Poem – Kate Camp

Personal effects

I went to the Kilbirnie Watchtower to pick up your personal
effects from a policeman with your name.
The faint sun made me sweat a little in the car
in my cream rabbit-fur jacket you’ve never seen.
The policeman was absent so a woman not in uniform
gave me the brown envelope, the size of a foot,
and I held it against my stomach, in the fur,
as I walked back out to the car.

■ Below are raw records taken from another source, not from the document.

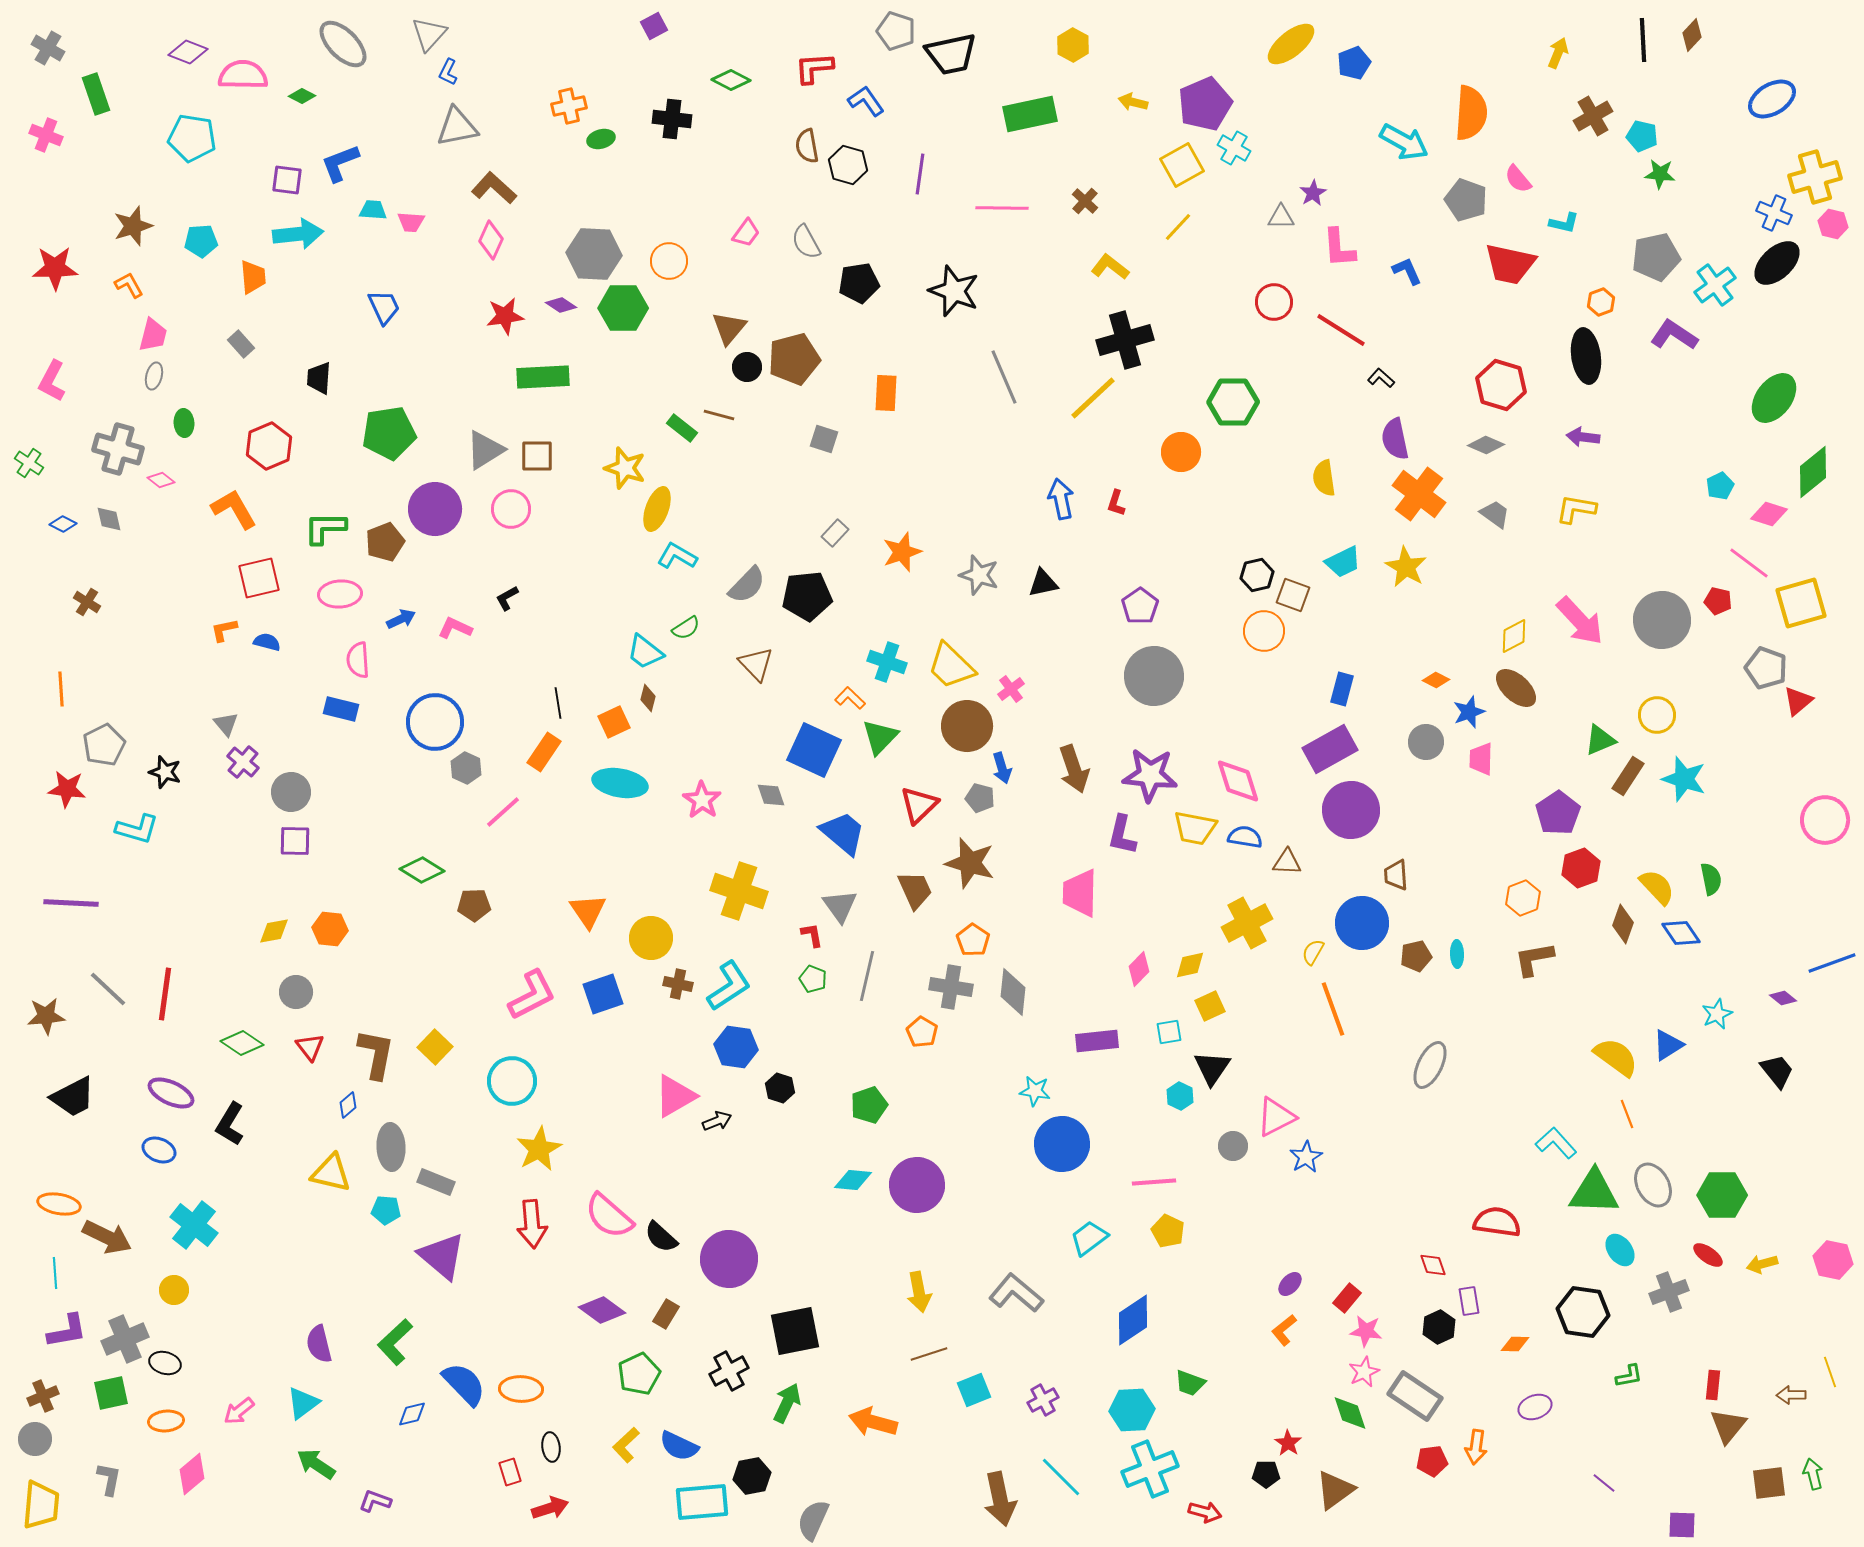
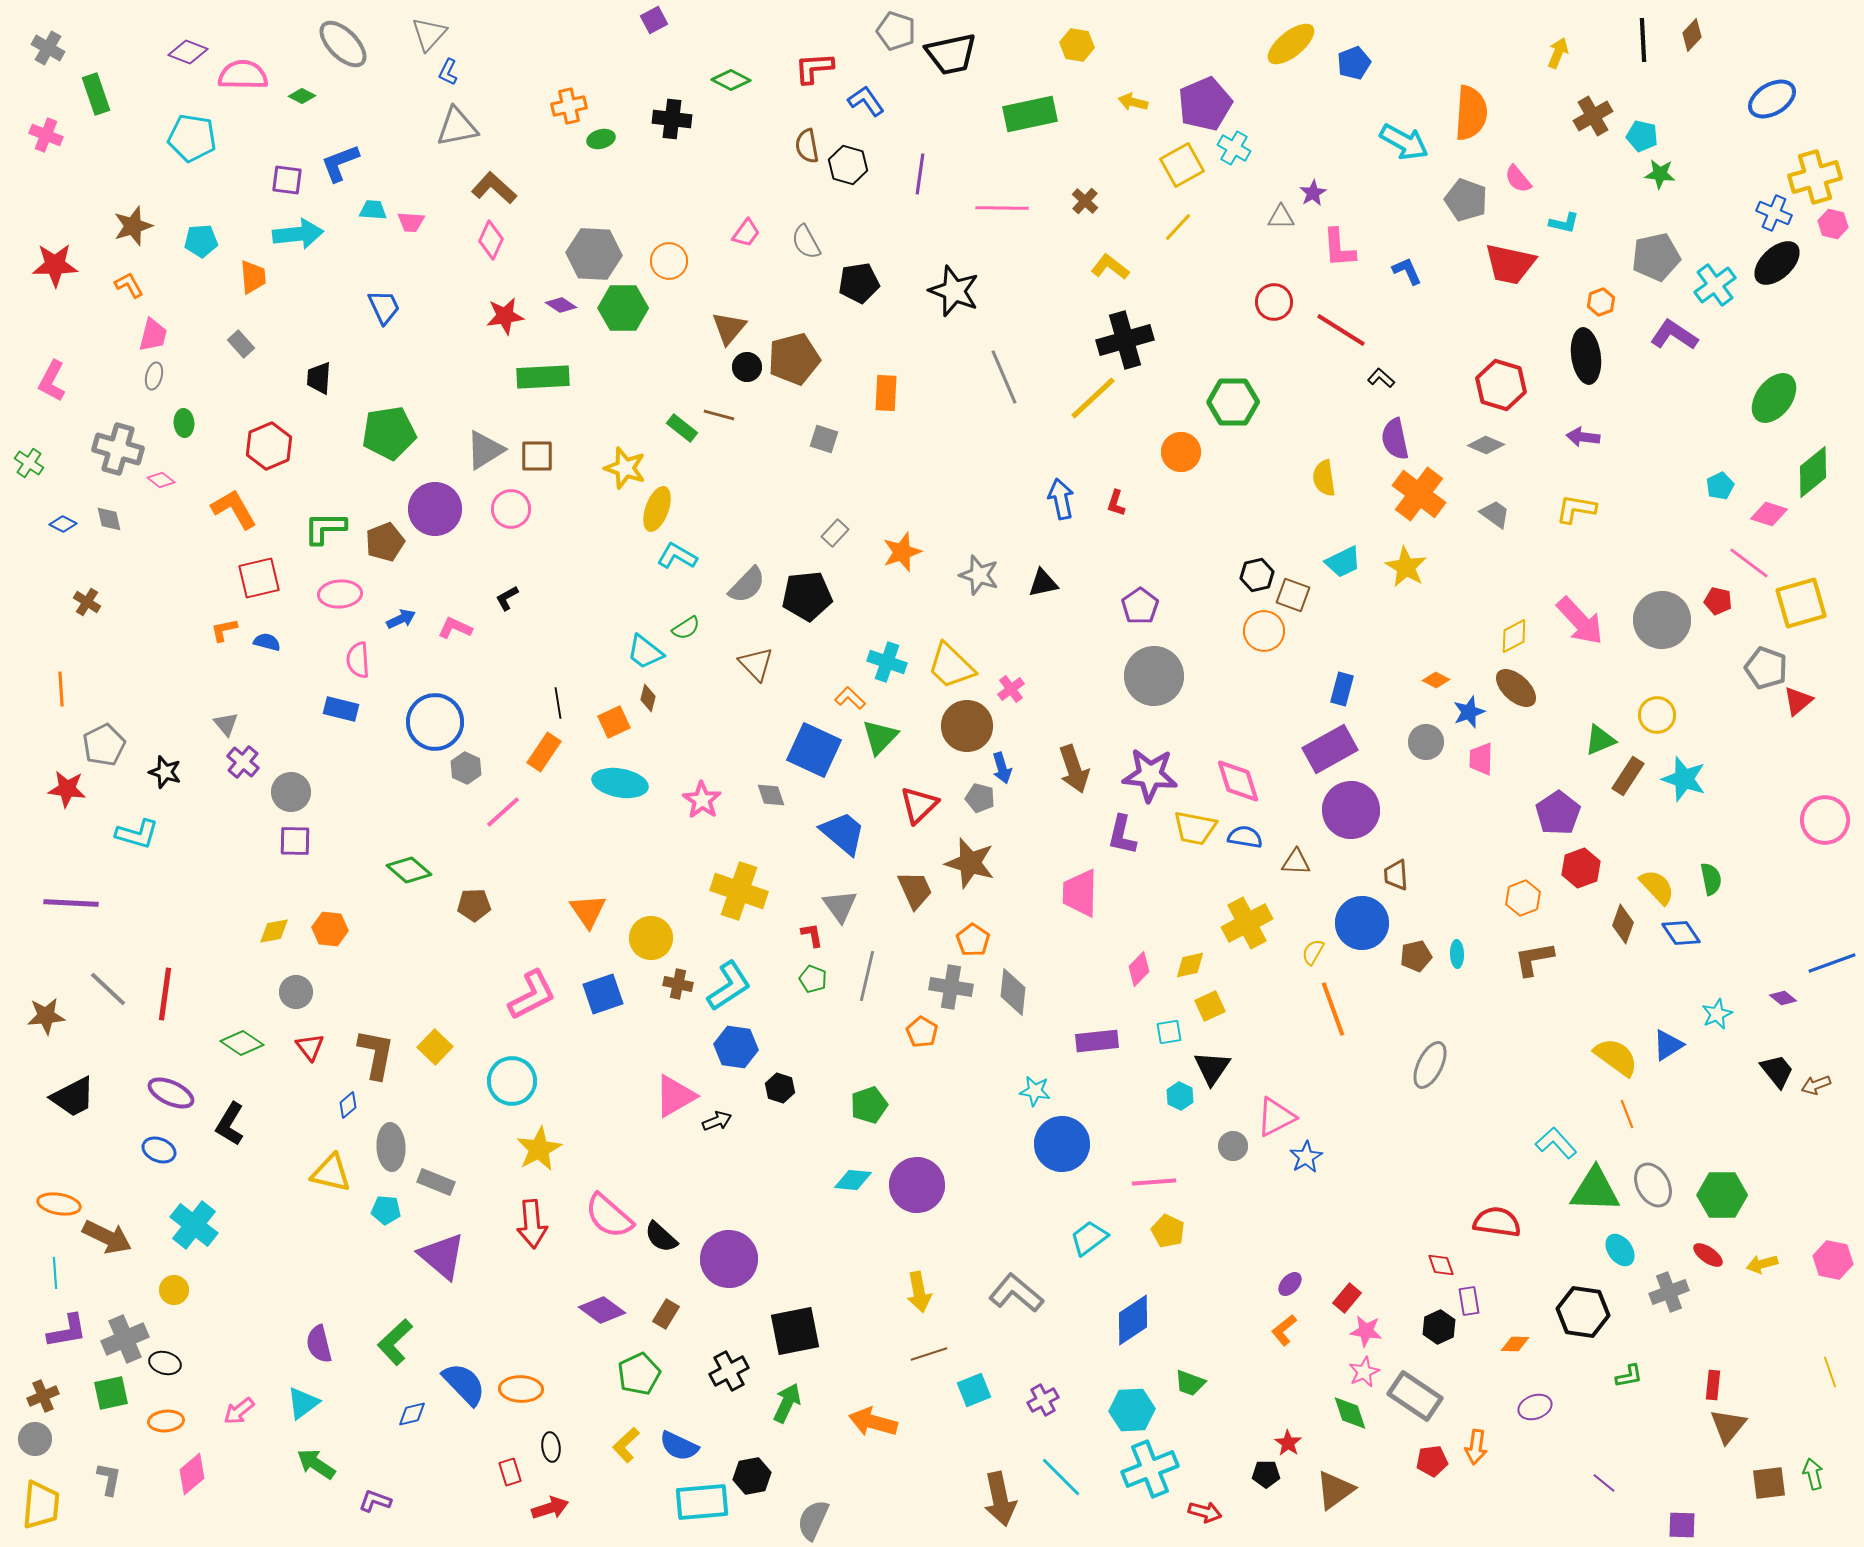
purple square at (654, 26): moved 6 px up
yellow hexagon at (1073, 45): moved 4 px right; rotated 20 degrees counterclockwise
red star at (55, 268): moved 3 px up
cyan L-shape at (137, 829): moved 5 px down
brown triangle at (1287, 862): moved 9 px right
green diamond at (422, 870): moved 13 px left; rotated 9 degrees clockwise
green triangle at (1594, 1192): moved 1 px right, 2 px up
red diamond at (1433, 1265): moved 8 px right
brown arrow at (1791, 1395): moved 25 px right, 310 px up; rotated 20 degrees counterclockwise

And yeah, I cried
on the way home, and tried hard not to have an accident.

And there wasn’t much in it:
a wallet, and $3.15 in change, and a white cigarette lighter.
It was all there, as they’d promised, and the lighter was still going strong,
good as new, and the wallet from Kingston Leather was soft
and moulded like someone made a cast of your pocket,
and there were cards in there, a tiny stack of cards, so I laid
them out in a line on the table and didn’t really try to divine
anything from them.

There was a student ID, community services card and a ten-trip
bus ticket, three sections, with one clip left on it.
There were copy cards, national and city library cards
and phone cards and one card read IRIDOLOGY.
EYES SHOW OUR ENTIRE BODY’S HEALTH.
And I looked to see which sector of the iris denoted irony
and which despair but the closest I could find was Reality Coping
and Chest Cavity, and then, just as I was about to put the cards away,
I saw the little key that showed the location of the heart –
according to iridology – right in close to the pupil.